By Julia Werth
“So, did your time here meet all your expectations,” my preceptor at NETTA (Nutrition Education, Training and Technical Assistance), a division of the Food and Nutrition Service asked me during the final week of my rotation.
“Yes!” I responded automatically, but then I paused. Did it? Did I even have expectations? The answer to that was just as certain in the opposite direction, no. The only expectation I remembered having at all (a fear that I would be incredibly bored) had proved anything but true.

Before my first day at NETTA, I had no idea what to expect. Unlike clinical or food service rotations where what to expect was right in the name, “technology” gave me few clues. The thoughts I did have – involving Adobe program malfunctions and late nights at the office with the glow of computers all around – came from my years working for newspapers and media outlets and I instantly dismissed them, this was my dietetic internship after all.

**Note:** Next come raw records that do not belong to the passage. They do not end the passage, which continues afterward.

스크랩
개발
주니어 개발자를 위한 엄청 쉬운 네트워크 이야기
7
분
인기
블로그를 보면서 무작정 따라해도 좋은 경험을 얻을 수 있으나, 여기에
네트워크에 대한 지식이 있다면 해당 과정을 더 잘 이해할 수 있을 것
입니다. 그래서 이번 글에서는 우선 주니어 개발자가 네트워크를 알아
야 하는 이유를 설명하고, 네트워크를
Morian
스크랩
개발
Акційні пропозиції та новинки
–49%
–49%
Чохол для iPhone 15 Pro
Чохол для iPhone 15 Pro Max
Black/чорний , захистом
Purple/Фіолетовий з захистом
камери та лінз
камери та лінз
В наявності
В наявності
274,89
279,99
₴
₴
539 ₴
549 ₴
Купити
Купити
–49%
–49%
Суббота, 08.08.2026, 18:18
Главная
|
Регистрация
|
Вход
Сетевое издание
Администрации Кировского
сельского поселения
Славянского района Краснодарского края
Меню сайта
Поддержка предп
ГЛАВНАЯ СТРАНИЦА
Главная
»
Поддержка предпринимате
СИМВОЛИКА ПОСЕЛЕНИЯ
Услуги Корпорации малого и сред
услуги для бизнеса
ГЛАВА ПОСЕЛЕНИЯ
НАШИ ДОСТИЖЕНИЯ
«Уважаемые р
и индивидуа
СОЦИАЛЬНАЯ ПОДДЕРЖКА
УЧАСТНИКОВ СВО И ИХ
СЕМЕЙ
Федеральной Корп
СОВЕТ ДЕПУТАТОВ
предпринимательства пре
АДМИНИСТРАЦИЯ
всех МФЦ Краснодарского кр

“Today we are going to hunt down your computer, so you can get started on website design, only problem is the lead on that is in InDesign training all day. So in the meantime, would you be interested in copy editing some of our latest nutrition education material?”
My mind froze. Website design? InDesign? Copy editing? In the span of just two sentences my preceptor at the Food and Nutrition Service was starting to sound a lot more like my editors at a newspaper.

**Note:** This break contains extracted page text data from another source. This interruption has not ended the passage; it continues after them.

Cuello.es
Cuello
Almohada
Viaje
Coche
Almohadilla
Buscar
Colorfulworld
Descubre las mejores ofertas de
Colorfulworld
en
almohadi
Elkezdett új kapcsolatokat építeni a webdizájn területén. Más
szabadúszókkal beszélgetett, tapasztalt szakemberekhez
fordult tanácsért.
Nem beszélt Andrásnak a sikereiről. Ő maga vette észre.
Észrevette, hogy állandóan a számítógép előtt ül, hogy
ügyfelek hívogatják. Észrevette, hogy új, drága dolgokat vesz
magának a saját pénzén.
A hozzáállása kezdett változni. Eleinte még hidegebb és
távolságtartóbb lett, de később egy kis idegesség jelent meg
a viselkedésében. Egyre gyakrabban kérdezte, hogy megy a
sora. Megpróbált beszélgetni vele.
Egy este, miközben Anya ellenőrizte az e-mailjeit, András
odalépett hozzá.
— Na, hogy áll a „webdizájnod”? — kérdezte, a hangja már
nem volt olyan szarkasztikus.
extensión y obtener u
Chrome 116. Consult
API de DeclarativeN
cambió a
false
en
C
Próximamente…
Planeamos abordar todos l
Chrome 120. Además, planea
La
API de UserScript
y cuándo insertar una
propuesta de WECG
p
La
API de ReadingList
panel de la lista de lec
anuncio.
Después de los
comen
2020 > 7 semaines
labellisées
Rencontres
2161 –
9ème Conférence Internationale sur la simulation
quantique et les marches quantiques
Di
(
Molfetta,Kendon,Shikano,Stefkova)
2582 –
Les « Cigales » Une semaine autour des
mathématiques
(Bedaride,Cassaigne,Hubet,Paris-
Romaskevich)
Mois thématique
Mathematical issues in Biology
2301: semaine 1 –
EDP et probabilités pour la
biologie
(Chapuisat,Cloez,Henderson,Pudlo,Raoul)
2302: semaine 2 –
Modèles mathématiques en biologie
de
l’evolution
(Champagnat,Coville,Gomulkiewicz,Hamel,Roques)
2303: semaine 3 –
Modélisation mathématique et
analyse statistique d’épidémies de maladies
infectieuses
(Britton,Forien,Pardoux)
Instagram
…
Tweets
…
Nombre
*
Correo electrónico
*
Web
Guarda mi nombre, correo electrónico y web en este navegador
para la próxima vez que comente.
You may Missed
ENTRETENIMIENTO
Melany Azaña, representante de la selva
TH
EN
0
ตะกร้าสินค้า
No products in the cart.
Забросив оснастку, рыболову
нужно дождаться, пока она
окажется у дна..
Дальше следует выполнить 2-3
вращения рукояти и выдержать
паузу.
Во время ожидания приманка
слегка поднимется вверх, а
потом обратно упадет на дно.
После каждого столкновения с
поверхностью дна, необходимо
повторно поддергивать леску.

“Yes, that would be great!” I told her.
At the end of my first day, I sat at my desk, a stack of papers covered in scrawled comments, arrows, cross outs and circles in front of me. I was smiling. Wordsmithing and grammatical mistakes may not be most dietetic intern’s favorite past time, but it was one of mine.
During my eight weeks that smile came back again and again as I spotted more and more use for the skills I’d picked up through non-nutrition related activities, classes and jobs that I’d done throughout college. Hours organizing and analyzing data in excel brought back memories of the honors thesis I had opted to do in psychology. Creating posts for pinterest brought back memories of the design shifts I had worked at the newspaper. Multiple projects reordering and laying out the website reminded me of the web design class I had elected to take. Phone interviews and hurriedly written stories in my last days in the office had me thanking all the summer I spent working for media outlets instead of kitchens or hospitals. It wasn’t those days studying biochemistry that I once dreaded that were helping me be successful, it was all the random, little things I’d picked up in every field but the one I’d claimed as my major that were helping me the most.

At NETTA I’d found a place where I could combine my focus in nutrition with all the skills my various journalistic and academic endeavors taught me.
“Well no,” I corrected myself, as I glanced down at the evaluation rubrics laid between my preceptor and I. “I don’t think I knew what to expect, but I couldn’t be happier with what it turned out to be.”